One limitation of this study was that loss to follow-up was present in both the development and validation cohort which could have introduced attrition bias. However, the participants that were lost to follow-up did not differ importantly from participants that were not lost to follow-up, we used multiple imputation techniques to deal with the missing values and sensitivity analysis on complete cases yielded similar results. The impact of the social security system or the working culture within a nation on the risk of sickness absence and disability pension has been shown to be different in the Netherlands compared to other European countries [25,26,27]. This prediction model was developed and validated in a cohort of working persons aged 45 to 64 years and therefore potentially not generalizable to younger age-groups because other factors may also be relevant in younger working persons (e.g. family-work balance, job security) [28]. It is possible that this prediction model needs to be adjusted (e.g. adjusting regression coefficients/intercept, adding or removing predictors) for use in other countries and transferability can be an interesting topic for future research.
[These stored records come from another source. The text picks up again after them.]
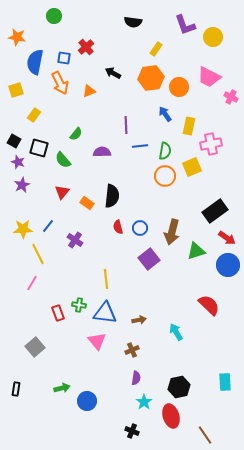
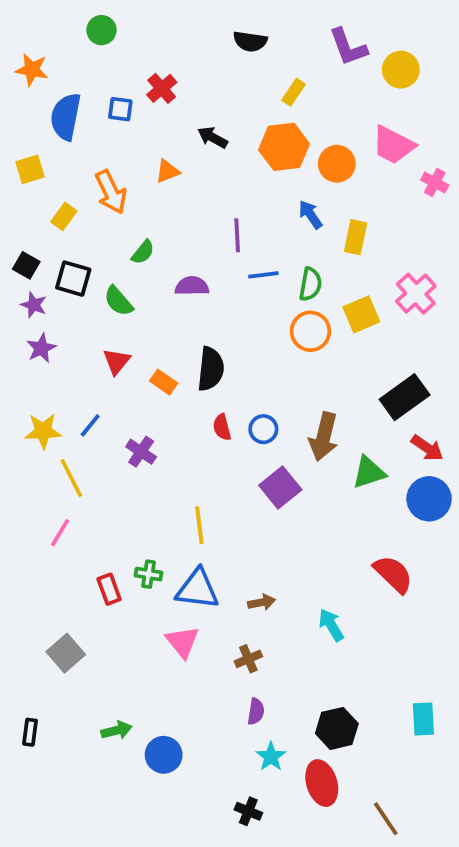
orange arrow: (60, 83) -> (111, 192), moved
pink cross: (211, 144) -> (416, 294), moved, turned -30

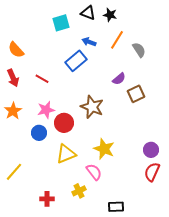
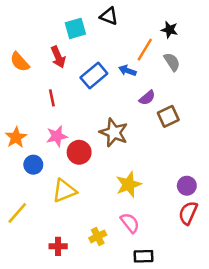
black star: (110, 15) -> (169, 30), moved
blue arrow: (89, 42) -> (127, 71), moved
red arrow: (13, 78) -> (58, 57), moved
red line: (42, 79) -> (52, 98), turned 48
blue circle: (39, 133) -> (33, 165), moved
yellow star: (104, 149) -> (129, 184), turned 30
yellow triangle: (66, 154) -> (64, 191), moved
pink semicircle: (94, 172) -> (130, 223), moved

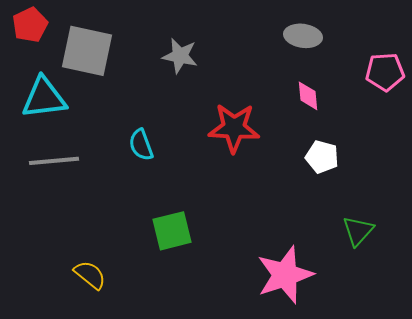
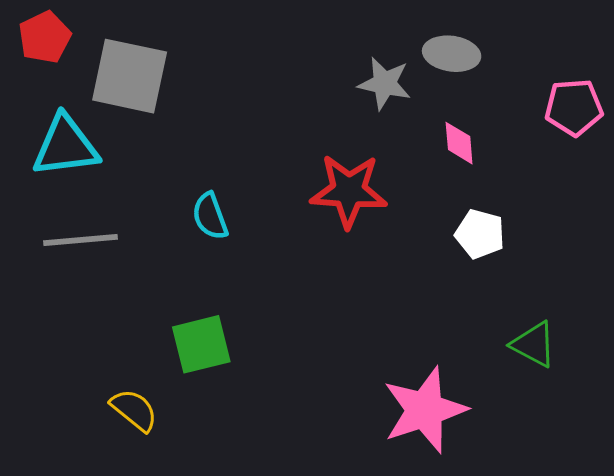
gray star: (180, 56) -> (385, 83), moved
green square: (172, 231) -> (201, 344), moved
green triangle: (358, 231) -> (534, 344), turned -44

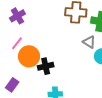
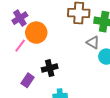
orange circle: (29, 56) -> (36, 33), moved
purple rectangle: (12, 85) -> (28, 80), moved

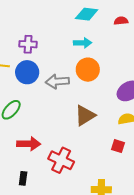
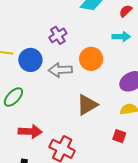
red semicircle: (121, 21) -> (126, 11), turned -40
cyan arrow: (83, 43) -> (121, 37), moved
purple cross: (28, 44) -> (58, 35), moved, turned -36

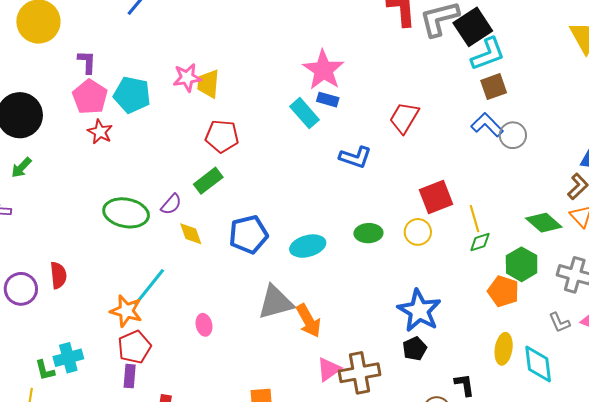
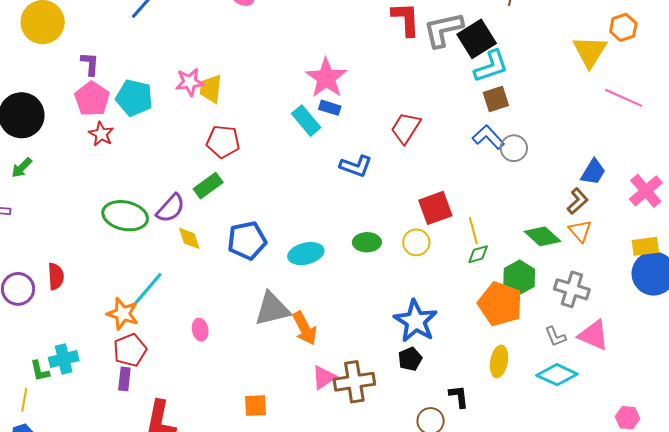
purple semicircle: (171, 204) -> (171, 208), size x1.4
orange pentagon: (503, 291) -> (500, 304), size x1.4
cyan diamond: (538, 364) -> (557, 375), moved, turned -60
Practical implications and directions for future research

This prediction model was developed to support healthcare professionals, such as general practitioners, public health workers and occupational specialists, in identifying working persons of 45 years or older at high risk of LTSA in the coming year. After identification, supportive interventions should be considered, ranging from raising awareness or providing simple advice for modifying lifestyle or working conditions, referral to a medical or occupational specialist, or a preventative rehabilitation program in case of a complex problem. Given the low prevalence of LTSA in the working population, and thus the risk for a high false-positive rate, it is essential to have a simple screening tool and low cost interventions for the persons at risk [10]. The impact of the proposed prediction model on clinical decision making and short- and long-term patient outcome and cost-effectiveness should be studied in a (cluster) randomized design. Before such a study is designed some facilitators and barriers to further improve the ease of use of this prediction model should be taken into account [29]. Firstly, automated calculations (e.g. in a web-based format or integration in the electronic patient records) will ease the use for healthcare professionals. Secondly, an optimal cut-off point needs to be determined (i.e. balance between the harm of a false-positive classification and the benefit of a true-positive classification) while also taking into account the availability of resources after referral of high-risk persons. Finally, our model has not only the promise to target persons at risk, but could also serve to identify new and potentially modifiable risk factors at the level of companies or workplaces (e.g. physical fitness) [10, 30].

Conclusions

We developed and validated a prediction model for long-term sickness absence in the coming year that showed good discrimination and calibration in a general population of working persons aged 45–64 years in the Netherlands. Future studies should investigate the transferability of this prediction model to other settings, age-groups and countries as well as the effects on clinical decision making and patient outcome.